Should you discover such entries that require removal, identify the corresponding "id" value within the Browse Data tab and utilize the Delete Record button. Save your modifications to finalize the deletion.
This capability is beneficial not only for eliminating sensitive data but also for removing outdated information like old email addresses or phone numbers, without the need to clear your entire browsing history.
Important Note: Regularly reviewing and managing your Firefox profile data is a proactive step towards maintaining your online privacy and security.
Additional Profile Databases
Beyond the databases already examined, several other SQLite databases within the Firefox profile are available for investigation, all identifiable by the ".sqlite" extension. These can be accessed and explored using the SQLite Database Browser, following the same procedure outlined previously.
Database Descriptions
The following databases contain potentially useful information regarding your Firefox usage and configuration.
- addons.sqlite: This database maintains records of installed add-ons, including installation details. It's primarily utilized for managing and updating your installed extensions.
- content-prefs.sqlite: This file stores website-specific preferences and user settings. An example of the data held within includes the default directory used for file uploads.
- downloads.sqlite: Details concerning items listed in your Firefox download history are contained within this database.
- extensions.sqlite: Similar to addons.sqlite, this database provides information about installed add-ons. While not offering groundbreaking insights, it can be a resource for detailed add-on specifics.

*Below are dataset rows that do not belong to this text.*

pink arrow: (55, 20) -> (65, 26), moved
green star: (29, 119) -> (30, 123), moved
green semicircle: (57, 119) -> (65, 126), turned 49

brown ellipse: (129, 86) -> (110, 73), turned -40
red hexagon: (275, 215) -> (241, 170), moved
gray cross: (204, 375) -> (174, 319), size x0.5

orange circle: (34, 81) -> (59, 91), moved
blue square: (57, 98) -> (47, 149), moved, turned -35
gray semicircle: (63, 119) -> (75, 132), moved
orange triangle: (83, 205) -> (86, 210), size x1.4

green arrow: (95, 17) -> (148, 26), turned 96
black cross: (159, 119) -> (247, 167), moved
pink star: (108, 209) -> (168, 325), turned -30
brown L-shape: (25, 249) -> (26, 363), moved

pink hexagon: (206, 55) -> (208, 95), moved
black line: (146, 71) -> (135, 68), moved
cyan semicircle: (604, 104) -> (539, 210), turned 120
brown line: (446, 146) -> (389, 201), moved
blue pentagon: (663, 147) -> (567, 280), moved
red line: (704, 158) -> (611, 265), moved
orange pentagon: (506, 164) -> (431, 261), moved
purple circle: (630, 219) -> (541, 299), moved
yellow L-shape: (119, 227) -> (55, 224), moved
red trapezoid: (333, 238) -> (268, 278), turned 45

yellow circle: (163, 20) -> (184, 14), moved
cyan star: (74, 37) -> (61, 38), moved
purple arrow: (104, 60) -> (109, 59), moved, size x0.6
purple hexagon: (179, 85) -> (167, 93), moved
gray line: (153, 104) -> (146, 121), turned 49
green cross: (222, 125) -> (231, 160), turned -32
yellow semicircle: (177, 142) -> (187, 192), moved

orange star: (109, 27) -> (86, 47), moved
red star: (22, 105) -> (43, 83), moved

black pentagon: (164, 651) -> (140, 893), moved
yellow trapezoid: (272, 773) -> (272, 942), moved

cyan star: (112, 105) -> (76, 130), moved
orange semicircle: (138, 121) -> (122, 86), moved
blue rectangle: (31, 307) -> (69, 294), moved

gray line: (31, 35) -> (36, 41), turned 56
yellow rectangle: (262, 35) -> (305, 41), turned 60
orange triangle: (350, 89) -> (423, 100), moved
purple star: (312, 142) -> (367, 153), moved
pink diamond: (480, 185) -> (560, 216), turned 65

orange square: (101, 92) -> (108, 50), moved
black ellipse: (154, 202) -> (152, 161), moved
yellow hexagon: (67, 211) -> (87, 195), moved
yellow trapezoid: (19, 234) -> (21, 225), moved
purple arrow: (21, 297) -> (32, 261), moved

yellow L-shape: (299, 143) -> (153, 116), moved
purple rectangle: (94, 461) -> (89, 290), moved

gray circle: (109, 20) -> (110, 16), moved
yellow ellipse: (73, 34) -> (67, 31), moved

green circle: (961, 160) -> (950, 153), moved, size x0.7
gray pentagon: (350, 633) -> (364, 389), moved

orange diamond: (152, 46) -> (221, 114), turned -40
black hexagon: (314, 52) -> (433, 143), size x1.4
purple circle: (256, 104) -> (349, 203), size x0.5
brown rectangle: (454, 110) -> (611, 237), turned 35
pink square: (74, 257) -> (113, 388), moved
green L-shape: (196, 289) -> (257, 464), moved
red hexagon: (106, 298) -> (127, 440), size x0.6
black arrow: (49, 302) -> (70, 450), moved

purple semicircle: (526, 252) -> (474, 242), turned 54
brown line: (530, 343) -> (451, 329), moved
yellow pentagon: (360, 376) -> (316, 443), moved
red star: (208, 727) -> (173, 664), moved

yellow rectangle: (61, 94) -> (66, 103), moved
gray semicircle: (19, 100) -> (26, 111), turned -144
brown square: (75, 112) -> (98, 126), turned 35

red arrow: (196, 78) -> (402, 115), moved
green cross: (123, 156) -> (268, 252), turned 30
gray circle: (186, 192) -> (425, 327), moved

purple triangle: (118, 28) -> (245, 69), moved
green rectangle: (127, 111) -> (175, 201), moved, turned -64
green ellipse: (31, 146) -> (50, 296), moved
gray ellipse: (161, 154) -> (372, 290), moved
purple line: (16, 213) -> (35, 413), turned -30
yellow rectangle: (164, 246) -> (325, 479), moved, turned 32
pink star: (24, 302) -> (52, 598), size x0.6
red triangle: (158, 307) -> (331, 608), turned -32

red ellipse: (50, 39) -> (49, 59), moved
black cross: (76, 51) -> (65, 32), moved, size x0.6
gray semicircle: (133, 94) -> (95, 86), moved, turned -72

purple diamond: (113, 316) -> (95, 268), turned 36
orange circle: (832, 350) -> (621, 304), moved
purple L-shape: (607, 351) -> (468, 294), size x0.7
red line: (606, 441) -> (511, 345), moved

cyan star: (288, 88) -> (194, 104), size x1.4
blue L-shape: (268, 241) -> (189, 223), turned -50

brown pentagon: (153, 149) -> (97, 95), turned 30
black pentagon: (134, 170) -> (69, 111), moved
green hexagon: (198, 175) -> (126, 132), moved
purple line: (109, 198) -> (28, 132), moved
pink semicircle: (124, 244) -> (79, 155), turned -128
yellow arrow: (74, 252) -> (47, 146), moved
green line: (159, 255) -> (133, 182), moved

- formhistory.sqlite: As previously discussed, this database stores all non-password form data saved by Firefox.
- signons.sqlite: This database securely stores your saved login credentials. Passwords are encrypted using your master password, but usage counts for each login are visible.
Exploration of these databases may reveal interesting data. Should you uncover anything noteworthy, consider sharing your findings.
Further investigation into these files could prove beneficial.
Download the SQLite Database Browser to begin your analysis.